--- DATA SUPPLIED ---

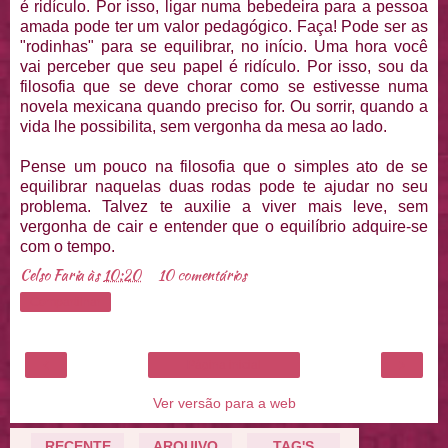
é ridículo. Por isso, ligar numa bebedeira para a pessoa
amada pode ter um valor pedagógico. Faça! Pode ser as
"rodinhas" para se equilibrar, no início. Uma hora você
vai perceber que seu papel é ridículo. Por isso, sou da
filosofia que se deve chorar como se estivesse numa
novela mexicana quando preciso for. Ou sorrir, quando a
vida lhe possibilita, sem vergonha da mesa ao lado.
Pense um pouco na filosofia que o simples ato de se
equilibrar naquelas duas rodas pode te ajudar no seu
problema. Talvez te auxilie a viver mais leve, sem
vergonha de cair e entender que o equilíbrio adquire-se
com o tempo.
Celso Faria
às
10:20
10 comentários
Compartilhar
‹
›
Página inicial
Ver versão para a web
RECENTE
ARQUIVO
TAG'S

---

> _ACTIVITY_: Return, unchanged, each line from the line containing "Página inicial" through the last line of the material.

> _ANSWER SPACE_:
Página inicial
Ver versão para a web
RECENTE
ARQUIVO
TAG'S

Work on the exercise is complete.